I didn't own any type of camo, I used a piece of old canvas and wore it like a poncho. Oh man the good ol days.... I miss that horse his name was Satan, I had another horse who loved coyote hunting but he liked chasing them while I shot the gun off his back, damn that was fun ol Lightning could keep up to the yotes no problem. Couldn't hit them with the pistol though....


----------



## Pahuntdog (Jan 12, 2006)

if you want just white go to walmart and buy a set of pure white cotton sweats a size larger than you wear then just wear them over your other clothes works for me you can even get a hooded sweat shirt if you want camo just use a permanet marker in brown and black


----------



## uoykcuf (Dec 2, 2007)

try this link for snow shadow camo and see if its what you could use 
www.huntingillustrated.com


----------



## ac700wildcat (Oct 30, 2006)

Cabela's website has quite a bit of snow camo on it.
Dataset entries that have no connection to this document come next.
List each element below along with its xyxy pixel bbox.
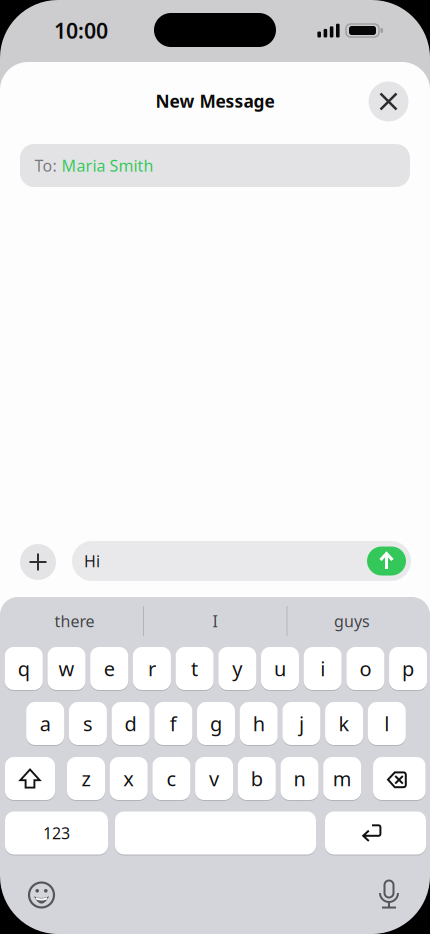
staticText: 123 [43, 822, 70, 844]
staticText: e [104, 655, 115, 682]
staticText: d [125, 710, 137, 737]
staticText: r [148, 655, 156, 682]
staticText: z [82, 765, 90, 792]
staticText: x [123, 765, 134, 792]
staticText: New Message [156, 90, 274, 112]
staticText: o [359, 655, 371, 682]
staticText: l [384, 710, 389, 737]
staticText: 10:00 [54, 16, 108, 45]
staticText: h [253, 710, 265, 737]
staticText: i [320, 655, 325, 682]
staticText: g [210, 710, 222, 737]
staticText: k [339, 710, 350, 737]
staticText: I [212, 610, 218, 632]
staticText: a [40, 710, 51, 737]
staticText: n [294, 765, 306, 792]
staticText: v [209, 765, 219, 792]
staticText: y [232, 655, 242, 682]
staticText: c [166, 765, 176, 792]
staticText: s [83, 710, 93, 737]
staticText: w [58, 655, 74, 682]
staticText: To: [34, 155, 56, 176]
staticText: there [54, 610, 94, 632]
staticText: m [333, 765, 352, 792]
staticText: u [274, 655, 286, 682]
staticText: q [18, 655, 30, 682]
staticText: t [191, 655, 198, 682]
staticText: j [299, 710, 304, 737]
staticText: b [251, 765, 263, 792]
staticText: Maria Smith [62, 155, 154, 176]
staticText: f [170, 710, 177, 737]
staticText: guys [334, 610, 370, 632]
staticText: p [402, 655, 414, 682]
staticText: Hi [84, 550, 100, 572]
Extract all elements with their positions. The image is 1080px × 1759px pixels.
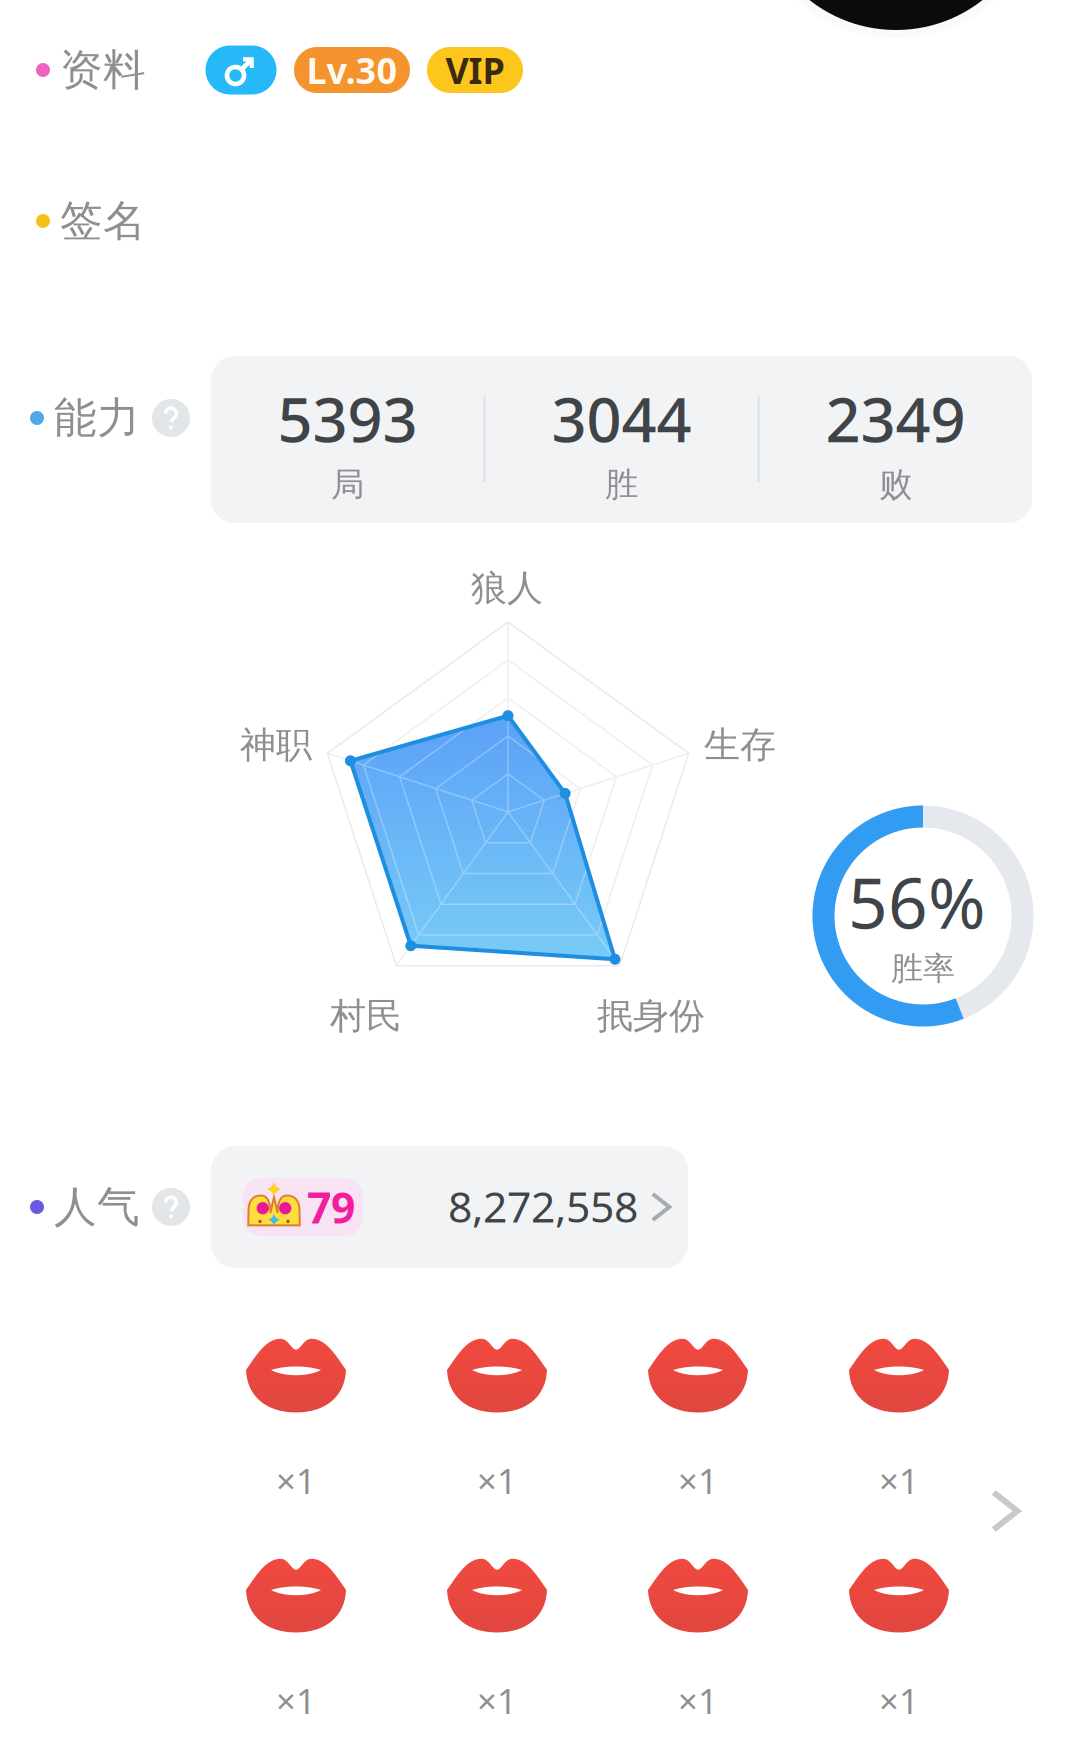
button[interactable]: 79 xyxy=(211,1146,688,1268)
staticText: 能力 xyxy=(54,392,140,444)
staticText: 2349 xyxy=(826,378,966,459)
staticText: 生存 xyxy=(704,723,776,767)
staticText: 胜率 xyxy=(891,949,955,988)
staticText: 狼人 xyxy=(471,566,543,610)
button[interactable]: Gender male xyxy=(206,46,276,94)
staticText: 村民 xyxy=(330,994,402,1038)
staticText: ×1 xyxy=(276,1678,316,1724)
staticText: 抿身份 xyxy=(597,994,705,1038)
staticText: 签名 xyxy=(60,195,146,247)
staticText: 56% xyxy=(848,856,986,948)
button[interactable]: Gift xyxy=(613,1324,783,1514)
staticText: 胜 xyxy=(605,464,638,505)
staticText: ×1 xyxy=(678,1678,718,1724)
staticText: 神职 xyxy=(240,723,312,767)
button[interactable]: Gift xyxy=(814,1324,984,1514)
staticText: ×1 xyxy=(879,1458,919,1504)
button[interactable]: Gift xyxy=(412,1324,582,1514)
staticText: ×1 xyxy=(276,1458,316,1504)
staticText: VIP xyxy=(446,46,504,94)
button[interactable]: Gift xyxy=(412,1544,582,1734)
staticText: 局 xyxy=(331,464,364,505)
staticText: 资料 xyxy=(60,44,146,96)
button[interactable]: Gift xyxy=(211,1544,381,1734)
button[interactable]: 签名 xyxy=(36,195,146,247)
staticText: 5393 xyxy=(278,378,418,459)
button[interactable]: 能力 xyxy=(30,392,190,444)
button[interactable]: More gifts xyxy=(984,1482,1030,1540)
button[interactable]: 人气 xyxy=(30,1181,190,1233)
button[interactable]: VIP xyxy=(427,47,523,93)
staticText: 败 xyxy=(879,464,912,505)
button[interactable]: Gift xyxy=(814,1544,984,1734)
staticText: 8,272,558 xyxy=(448,1178,638,1234)
button[interactable]: 资料 xyxy=(36,44,146,96)
staticText: Lv.30 xyxy=(306,46,398,94)
button[interactable]: Lv.30 xyxy=(294,47,410,93)
staticText: 人气 xyxy=(54,1181,140,1233)
staticText: 3044 xyxy=(552,378,692,459)
staticText: 79 xyxy=(307,1179,355,1235)
button[interactable]: Gift xyxy=(613,1544,783,1734)
staticText: ×1 xyxy=(477,1678,517,1724)
button[interactable]: Gift xyxy=(211,1324,381,1514)
staticText: ×1 xyxy=(477,1458,517,1504)
staticText: ×1 xyxy=(879,1678,919,1724)
staticText: ×1 xyxy=(678,1458,718,1504)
Just go into mens hunting clothing on the left of the homepage and look through where it says cold weather camo on the page that comes up.

Matt


----------



## dfisher (Oct 12, 2007)

RedBlooded said:


> If anyone has any idea where I can find some pure white insulated coveralls, or coat and pants/bibs, I would appreciate any information you may have. I would even settle for insulated snow camo in this type clothing if the patteren is very light. Too much dark snow camo out there. I'm not a very small guy so if I put my whites over my insullation it really restricts my movements. "I know" LOSE WEIGHT, RIGHT? (haha). Anyway, any help would be appreciated!
> Thanx,
> Redblooded :sniper:


Hi,
I bought a pair from Cabela's a few years back that are really nice. Insulated and fairly weatherproof, they are warm and comfortable. They are big too. The pair I bought, XXX if I remember right, are built very big and I have plenty of room inside of them for layering. I think back then they were about $90.
Hope this helps you.
Dan


----------



## barebackjack (Sep 5, 2006)

The problem with any white "patterned" camo, i.e. sticks and crap is when you are sitting on an all white spot. Sure their fine if its not all white. But imagine your sitting in a pasture, its overgrazed and theres not alot of grass poking up. Your out in this checkerboard pattern of black sticks and white. ANY movement you make is going to get you busted, and at some pretty good distances. 
Dark colors on an all white background show up much better than lighter colors on a mixed background.

All white is the way to go. Unfortunatly nobody makes a good all white anything anymore. All thats available is cheap coversuits, or something nice with a damn pattern. So I made myself the ultimate predator white-suit, it aint that hard and I suck at sewing.


----------